How to use analyzers

Analyzers are an essential part of OpenSearchServer. They are responsible for processing text data both during indexation and when executing queries. Typical processes include:

  • Splitting sentence into words
  • Extracting specific strings of text based on a pattern (defined by a regular expression)
  • Filtering words out
  • Enabling use of synonyms
  • Stemming words
  • Converting units
  • Transforming text into numbers
  • And many others

Structure of an analyzer

3 main properties define an analyzer:

  1. The language of documents it will process. This can be set to Undefined so the analyzer can apply to every document.
  2. Which tokenizer to use when indexing documents, and when querying. Tokenizers split an input text into tokens - see below.
  3. A list of filters to be used to process input text.

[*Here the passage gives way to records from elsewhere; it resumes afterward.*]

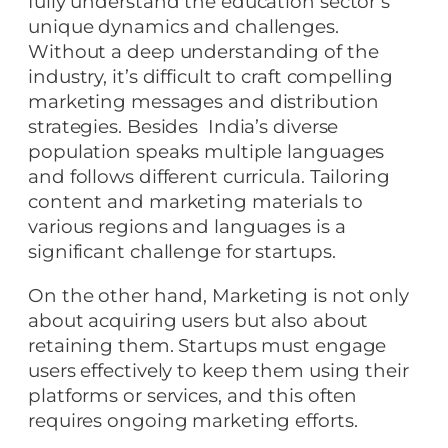
fully understand the education sector’s
unique dynamics and challenges.
Without a deep understanding of the
industry, it’s difficult to craft compelling
marketing messages and distribution
strategies. Besides India’s diverse
population speaks multiple languages
and follows different curricula. Tailoring
content and marketing materials to
various regions and languages is a
significant challenge for startups.
On the other hand, Marketing is not only
about acquiring users but also about
retaining them. Startups must engage
users effectively to keep them using their
platforms or services, and this often
requires ongoing marketing efforts.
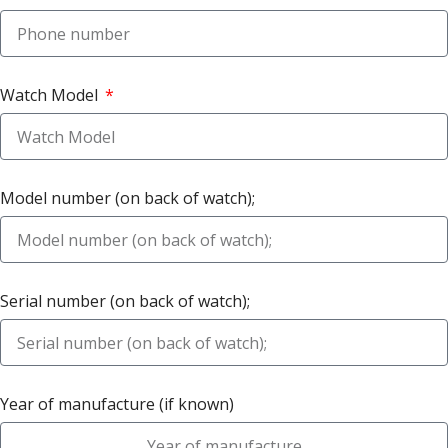
Watch Model
Model number (on back of watch);
Serial number (on back of watch);
Year of manufacture (if known)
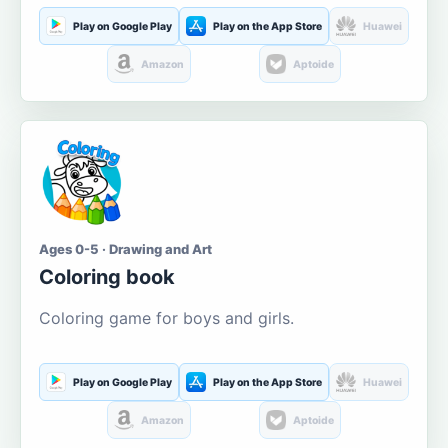
Play on Google Play
Play on the App Store
Huawei
Amazon
Aptoide
Ages 0-5 · Drawing and Art
Coloring book
Coloring game for boys and girls.
Play on Google Play
Play on the App Store
Huawei
Amazon
Aptoide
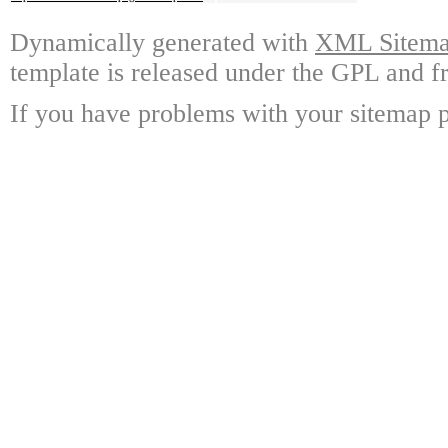
Dynamically generated with
XML Sitemap
template is released under the GPL and fr
If you have problems with your sitemap p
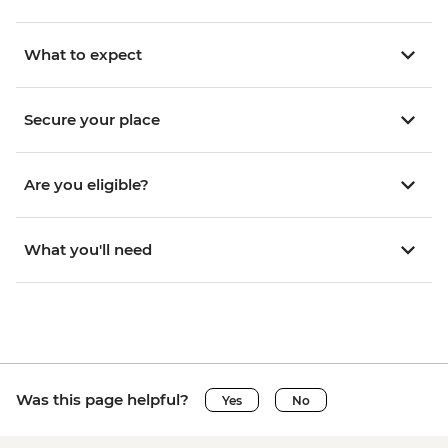
What to expect
Secure your place
Are you eligible?
What you'll need
Was this page helpful?
Yes
No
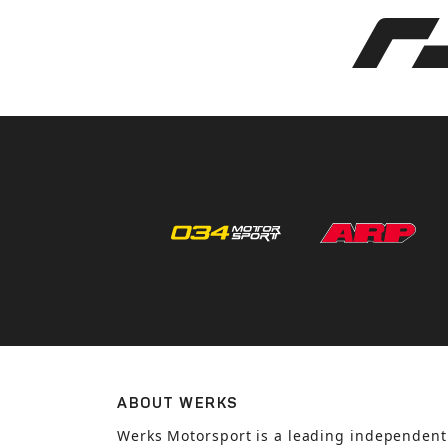
ABOUT WERKS
Werks Motorsport is a leading independent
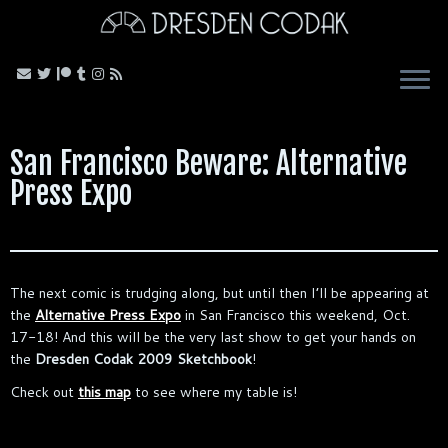
Skip
to
content
San Francisco Beware: Alternative
Press Expo
The next comic is trudging along, but until then I’ll be appearing at
the
Alternative Press Expo
in San Francisco this weekend, Oct.
17-18! And this will be the very last show to get your hands on
the
Dresden Codak 2009 Sketchbook
!
Check out
this map
to see where my table is!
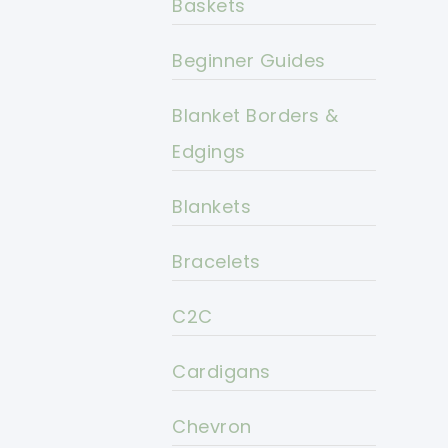
Baskets
Beginner Guides
Blanket Borders &
Edgings
Blankets
Bracelets
C2C
Cardigans
Chevron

Analyzers are then used in several contexts:

  • They can be configured as part of an index's schema, to be used for a particular field. A field in the schema can only be processed by a single analyzer.
  • They can be added to the field mappings defined in a parser.

What are tokens

Tokens are the elementary pieces of information indexed within fields, or processed when querying an index. It is important to understand that when searching an index OpenSearchServer actually reasons using tokens. It compares the tokens within the query to the tokens indexed within the fields.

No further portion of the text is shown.